The goal of this project is to produce a list of word counts for words that appear in the bodies of the Enron emails (ignoring the headers.) Only words that appear 10 or more times will be included. The produced list will be sorted in order of count descending. Output is a single CSV file.
- Download the Enron email dataset from here
- Uncompress the dataset to a local location. This will be your $input location.
- If you don't have sbt and/or Spark install them using Homebrew now.
On your terminal, enter
brew install sbt
to install sbtbrew install apache-spark
to install Spark
- clone this repo to your local machine by running
git clone https://github.com/mklosi/word-count.git
- cd into the cloned project dir and build the project, along with its far jar using
sbt assembly
- when done, run
spark-submit --master local[*] --driver-memory 2g --class WordCountJob <$projectdir>/target/scala-2.11/word-count-assembly-0.1.jar --input-path "<$input path>" --output-path "<$output path>"
- Each file represents a single email message.

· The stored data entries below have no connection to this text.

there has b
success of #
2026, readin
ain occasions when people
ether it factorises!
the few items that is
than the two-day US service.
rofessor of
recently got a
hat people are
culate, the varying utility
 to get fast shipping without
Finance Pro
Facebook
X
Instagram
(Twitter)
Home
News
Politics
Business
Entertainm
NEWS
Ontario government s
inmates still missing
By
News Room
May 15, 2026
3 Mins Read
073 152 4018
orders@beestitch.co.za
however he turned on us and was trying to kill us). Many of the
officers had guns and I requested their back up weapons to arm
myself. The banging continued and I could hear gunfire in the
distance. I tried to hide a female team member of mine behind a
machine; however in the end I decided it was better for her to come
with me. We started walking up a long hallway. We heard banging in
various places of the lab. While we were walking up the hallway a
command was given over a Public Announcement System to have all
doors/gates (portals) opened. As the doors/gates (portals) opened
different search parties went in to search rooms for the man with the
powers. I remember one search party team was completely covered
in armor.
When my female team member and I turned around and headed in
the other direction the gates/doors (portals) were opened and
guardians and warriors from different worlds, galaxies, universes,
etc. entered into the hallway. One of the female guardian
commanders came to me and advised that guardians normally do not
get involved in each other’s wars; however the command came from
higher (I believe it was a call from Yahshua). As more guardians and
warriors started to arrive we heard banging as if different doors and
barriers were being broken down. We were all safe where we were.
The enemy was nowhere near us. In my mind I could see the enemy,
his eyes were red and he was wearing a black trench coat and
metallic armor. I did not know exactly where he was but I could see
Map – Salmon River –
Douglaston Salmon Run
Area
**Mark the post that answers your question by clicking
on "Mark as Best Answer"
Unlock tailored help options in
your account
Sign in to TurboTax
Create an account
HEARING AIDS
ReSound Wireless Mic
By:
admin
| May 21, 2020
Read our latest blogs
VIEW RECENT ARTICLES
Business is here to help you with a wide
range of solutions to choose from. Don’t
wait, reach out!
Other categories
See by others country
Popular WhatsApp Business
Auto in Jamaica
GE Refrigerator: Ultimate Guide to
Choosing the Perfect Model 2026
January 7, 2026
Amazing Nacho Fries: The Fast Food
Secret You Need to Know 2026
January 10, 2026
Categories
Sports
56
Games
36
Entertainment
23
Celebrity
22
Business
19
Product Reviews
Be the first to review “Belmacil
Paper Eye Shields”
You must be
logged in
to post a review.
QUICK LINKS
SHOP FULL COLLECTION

- From the limited number of example emails I inspected, it seems that the headers for each email are largely consistent. It's 15 lines of headers, followed by one empty line, followed by the email body. However, some emails have missing headers, but that will not effect the word counts generated by this job.
- In a lot of cases, there are headers mixed along with email bodies, for example, when an email body quotes previous emails in a thread. This job does not handle those cases.
- This job also does not stem words or remove stop words (or any characters). This could be handled in future releases.